Python Regular Expressions “Finger Exercises”

In class, we searched in a text for a “fixed” pattern, i.e., a single string. E.g., we searched in "Can I help you?" for the string "help". Often, however, we want to search for a more general pattern. We will start to explore regular expressions in these finger exercises, and follow this up in class.

Consider looking for the Semitic root “S–L–M”, as found in words such as “Islam”, “Muslim”, “salam”, “shalom”, “Solomon”, and “Suleiman”.

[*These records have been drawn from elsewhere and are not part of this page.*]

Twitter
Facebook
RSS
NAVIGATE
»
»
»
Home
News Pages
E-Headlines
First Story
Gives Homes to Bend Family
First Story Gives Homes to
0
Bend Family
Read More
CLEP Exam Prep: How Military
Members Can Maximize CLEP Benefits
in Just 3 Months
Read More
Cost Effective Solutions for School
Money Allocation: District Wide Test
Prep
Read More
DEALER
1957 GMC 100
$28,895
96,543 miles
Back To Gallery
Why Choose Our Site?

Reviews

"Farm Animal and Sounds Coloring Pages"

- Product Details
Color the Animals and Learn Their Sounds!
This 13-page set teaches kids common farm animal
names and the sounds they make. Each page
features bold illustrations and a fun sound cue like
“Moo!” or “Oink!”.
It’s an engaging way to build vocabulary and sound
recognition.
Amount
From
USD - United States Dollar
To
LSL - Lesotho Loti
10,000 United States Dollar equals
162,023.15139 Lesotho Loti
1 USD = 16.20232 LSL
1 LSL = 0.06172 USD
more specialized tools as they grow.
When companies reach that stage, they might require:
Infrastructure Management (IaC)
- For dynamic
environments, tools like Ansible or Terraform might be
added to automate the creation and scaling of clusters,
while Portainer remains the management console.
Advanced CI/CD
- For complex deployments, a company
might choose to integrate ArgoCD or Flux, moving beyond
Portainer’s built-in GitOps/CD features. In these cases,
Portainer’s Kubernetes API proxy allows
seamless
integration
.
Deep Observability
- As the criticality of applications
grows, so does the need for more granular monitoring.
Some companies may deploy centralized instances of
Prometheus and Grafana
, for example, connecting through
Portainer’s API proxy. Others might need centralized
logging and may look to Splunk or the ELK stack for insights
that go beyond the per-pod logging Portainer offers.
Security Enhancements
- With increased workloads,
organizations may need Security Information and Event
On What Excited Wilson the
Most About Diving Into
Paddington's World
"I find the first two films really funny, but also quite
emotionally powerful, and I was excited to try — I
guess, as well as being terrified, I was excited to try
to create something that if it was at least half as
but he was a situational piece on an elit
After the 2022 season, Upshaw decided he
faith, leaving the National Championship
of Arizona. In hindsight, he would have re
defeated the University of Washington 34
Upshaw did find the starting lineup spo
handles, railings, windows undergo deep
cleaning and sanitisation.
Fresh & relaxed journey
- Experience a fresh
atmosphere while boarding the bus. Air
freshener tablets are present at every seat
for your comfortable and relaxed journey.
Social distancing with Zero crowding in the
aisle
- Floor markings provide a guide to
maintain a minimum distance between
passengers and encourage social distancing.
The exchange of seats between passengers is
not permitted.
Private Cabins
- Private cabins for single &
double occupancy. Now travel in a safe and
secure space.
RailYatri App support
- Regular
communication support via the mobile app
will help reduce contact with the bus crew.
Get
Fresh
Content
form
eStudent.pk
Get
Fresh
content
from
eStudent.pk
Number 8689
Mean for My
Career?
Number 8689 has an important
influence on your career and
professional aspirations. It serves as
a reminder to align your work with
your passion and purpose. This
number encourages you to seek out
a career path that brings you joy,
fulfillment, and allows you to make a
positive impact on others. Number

To search for this, we want to specify that the pattern is "s" or "S", followed by any letter, followed by "l", followed by any letter, followed by "m". This is captured by the regular expression "[sS][a-z]*l[a-z]*m". Let's break this down in its parts to understand it:

[sS] — Represents any one of the letters in the square brackets. I.e., either lower- or upper-case s.
[a-z] — Represents any one of the letters in the range in the square brackets. I.e., any lower-case letter.
* — Repeat the previous part of the pattern any number of times. Thus, [a-z]* means any sequence of lower-case letters.
l — Represents the given letter.
[a-z]*, again
m — Again, represents the given letter.

Thus, this represents the desired pattern.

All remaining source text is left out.